Gastric Bypass and Diabetes
Gastric Bypass and Diabetes
Gastric bypass is one of the types of weight loss surgery also referred to as bariatric surgery. Gastric bypass surgeries usually involve creating a small stomach pouch to restrict the amount of food the stomach can hold at any one time as well as bypassing the parts of the small intestine where most of food absorption occurs (this causes malabsorption). The restriction of food intake and the malabsorption of nutrients together cause significant weight loss. There are several types of gastric bypass surgeries that can be performed according to the particular case at hand. Fortunately, most bypass surgeries of today are much less invasive and have less complications than even ten or fifteen years ago.

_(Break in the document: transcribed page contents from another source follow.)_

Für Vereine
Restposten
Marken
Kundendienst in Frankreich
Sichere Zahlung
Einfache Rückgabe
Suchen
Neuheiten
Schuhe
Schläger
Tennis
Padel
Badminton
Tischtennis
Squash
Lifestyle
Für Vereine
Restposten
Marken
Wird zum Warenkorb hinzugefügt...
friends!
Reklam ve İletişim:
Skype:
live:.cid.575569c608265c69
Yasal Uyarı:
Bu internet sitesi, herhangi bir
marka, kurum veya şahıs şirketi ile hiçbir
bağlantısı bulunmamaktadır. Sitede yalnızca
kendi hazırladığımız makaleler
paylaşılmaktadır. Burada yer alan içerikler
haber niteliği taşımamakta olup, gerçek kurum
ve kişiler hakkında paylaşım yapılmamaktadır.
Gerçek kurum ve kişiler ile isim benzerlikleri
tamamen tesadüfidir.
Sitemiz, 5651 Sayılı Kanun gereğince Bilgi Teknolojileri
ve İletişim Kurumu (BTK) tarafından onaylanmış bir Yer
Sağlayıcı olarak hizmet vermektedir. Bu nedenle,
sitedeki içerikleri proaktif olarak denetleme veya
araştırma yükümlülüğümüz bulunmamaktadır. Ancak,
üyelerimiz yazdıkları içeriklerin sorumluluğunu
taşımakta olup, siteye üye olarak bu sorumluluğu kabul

Gastric bypass and diabetes are closely connected. One reason is that diabetes is one of the co-morbid conditions that cause a candidate to qualify for gastric bypass and other weight loss surgeries when they have a BMI (body mass index) of less than 40 but greater than 35. Weight loss surgery is indicated for people with a BMI greater than 40 but is considered a viable option for people with co-morbid conditions like diabetes, hypertension, obstructive sleep apnea and heart disease.

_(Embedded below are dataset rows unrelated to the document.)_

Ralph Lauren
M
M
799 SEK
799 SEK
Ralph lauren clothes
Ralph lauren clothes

There is also a connection between gastric bypass and diabetes in that majority of people who need gastric bypass surgery have type II diabetes. This is thought to be because being seriously overweight can trigger diabetes. This is perhaps due to the fact that the excess weight can result in insulin resistance as well as put such strain on your body so that it cannot keep proper glucose levels. People who already have diabetes will therefore need to take in more insulin due to the resistance the body has developed towards it. This is why gastric bypass and diabetes are intertwined.
There is also a reverse relationship between insulin and diabetes. Intake of insulin quite commonly causes weight gain due to the fact that insulin intake causes higher levels of glucose to be absorbed into the body. The higher levels of glucose cause weight gain.

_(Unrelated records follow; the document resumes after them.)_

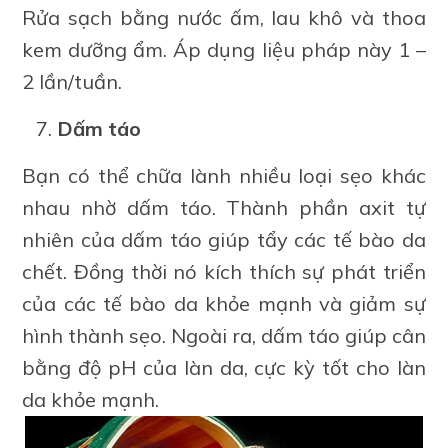
Rửa sạch bằng nước ấm, lau khô và thoa
kem dưỡng ẩm. Áp dụng liệu pháp này 1 –
2 lần/tuần.
Dấm táo
Bạn có thể chữa lành nhiều loại sẹo khác
nhau nhờ dấm táo. Thành phần axit tự
nhiên của dấm táo giúp tẩy các tế bào da
chết. Đồng thời nó kích thích sự phát triển
của các tế bào da khỏe mạnh và giảm sự
hình thành sẹo. Ngoài ra, dấm táo giúp cân
bằng độ pH của làn da, cực kỳ tốt cho làn
da khỏe mạnh.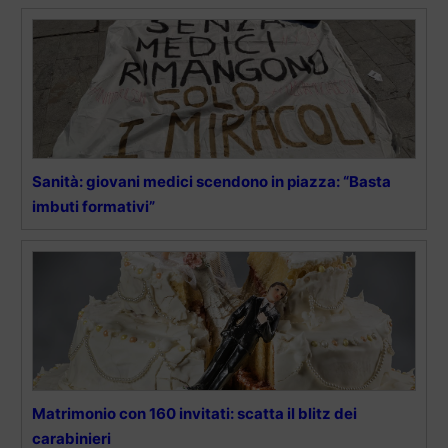
Sanità: giovani medici scendono in piazza: “Basta
imbuti formativi”
Matrimonio con 160 invitati: scatta il blitz dei
carabinieri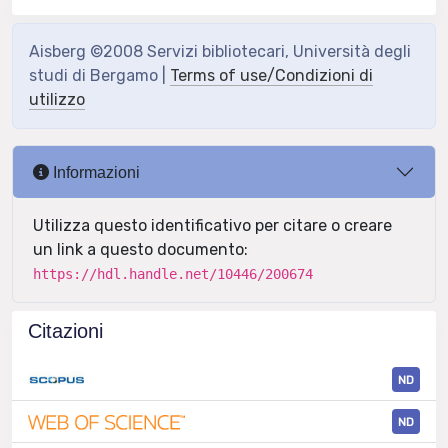
Aisberg ©2008 Servizi bibliotecari, Università degli
studi di Bergamo |
Terms of use/Condizioni di
utilizzo
Informazioni
Utilizza questo identificativo per citare o creare
un link a questo documento:
https://hdl.handle.net/10446/200674
Citazioni
ND
ND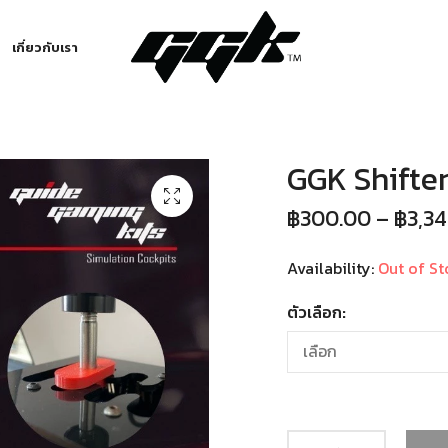
เกี่ยวกับเรา
GGK Shifter
฿
300.00
–
฿
3,3
Availability:
Out of St
ตัวเลือก:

Gastric bypass and diabetes therefore go hand in hand due to the fact that since the gastric bypass causes weight reduction, it therefore follows that diabetes is therefore kept under control. Gastric bypass is a very effective weight loss method with people reporting more than 50% weight loss within the two years after surgery.
Weight loss is not the only outcome of gastric bypass surgery. Studies have shown that person with diabetes quite often report a disappearance of the disease within weeks of the surgery, even before they begin to experience any weight loss. This is one of the reasons that gastric bypass and diabetes are linked together. Even though surgery does not completely lead the type II diabetes to remission, it does reduce or eliminate a person’s dependence on insulin.
But how do gastric bypass and diabetes go hand in hand? Besides leading to the weight loss that reduces the resistance to insulin, gastric bypass surgeries have been shown to reduce the levels of branched chain amino acids (BCAA) that circulate in the blood. The reduction in the levels of these amino acids reverses the body’s tolerance to insulin (which is the cause of type II diabetes).